È unanime la condanna, negli Stati Uniti e in Israele, per l’attentato compiuto sabato, alle 11.30 ora locale, nella sinagoga Chabad a San Diego, in California. L’autore dell’attacco, un ragazzo di 19 anni, il cui nome è John Earnest, è stato arrestato poco dopo a Poway, a nord della città. La sparatoria è avvenuta mentre nella sinagoga si stava celebrando una funzione per la pasqua ebraica.
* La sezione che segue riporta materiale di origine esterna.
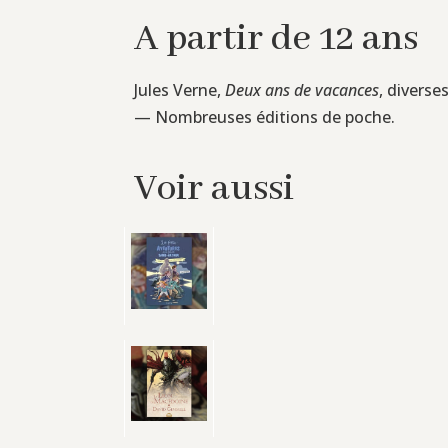
A partir de 12 ans
Jules Verne,
Deux ans de vacances
, diverse
— Nombreuses éditions de poche.
Voir aussi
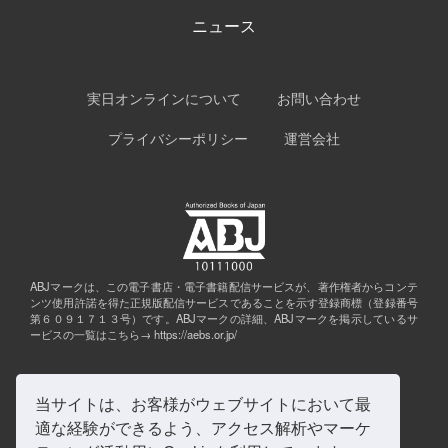
ニュース
実日オンラインについて
お問い合わせ
プライバシーポリシー
運営会社
ABJマークは、この電子書店・電子書籍配信サービスが、著作権者からコンテ
ンツ使用許諾を得た正規版配信サービスであることを示す登録商標（登録番号
第６０９１７１３号）です。ABJマークの詳細、ABJマークを掲示しているサ
ービスの一覧はこちら→
https://aebs.or.jp/
当サイトは、お客様がウェブサイトにおいて最
適な経験ができるよう、アクセス解析やマーケ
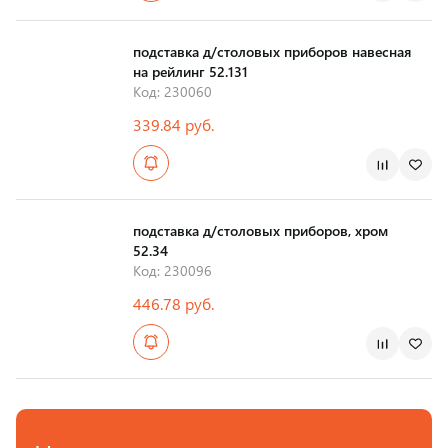
Страна производства
подставка д/столовых приборов навесная
на рейлинг 52.131
Код: 230060
339.84 руб.
Страна производства
подставка д/столовых приборов, хром
52.34
Код: 230096
446.78 руб.
Страна производства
Il ragazzo ha sparato con un fucile a quattro persone — una delle quali è morta per le ferite riportate — prima dell’arrivo della polizia. È stato affrontato da un agente della polizia di confine, che era fuori servizio e si trovava nella sinagoga. Earnest ha usato un fucile d’assalto, che fortunatamente si è inceppato evitando una strage di maggiori proporzioni. I feriti sono ricoverati in ospedale in condizioni stabili.

Lo sceriffo della contea di San Diego, Bill Gore, ha detto che le indagini si stanno concentrando sui precedenti di Earnest e sulle sue attività online. Tra i suoi post è stata trovata una sorta di lettera aperta con diversi contenuti antisemiti, pubblicata poche ore prima dell’attacco. In essa, Earnest sostiene di avere tratto ispirazione per le sue azioni dagli attacchi avvenuti nelle due moschee di Christchurch, in Nuova Zelanda, il mese scorso e dalla sparatoria di ottobre 2018 in una sinagoga di Pittsburgh. Sembra che lo stesso ragazzo avesse inoltre tentato di appiccare un incendio in un’altra moschea, il mese scorso. L’attentatore, studente della California State University San Marcos, non ha precedenti penali, e non sembra aver legami con gruppi suprematisti bianchi.

A perdere la vita, nell’ultimo giorno della pasqua ebraica, è stata una donna di 60 anni, Gilbert Kaye. Feriti Noya Dahan, otto anni, suo zio Almog Peretz di 31 anni, e il rabbino Yisroel Goldstein.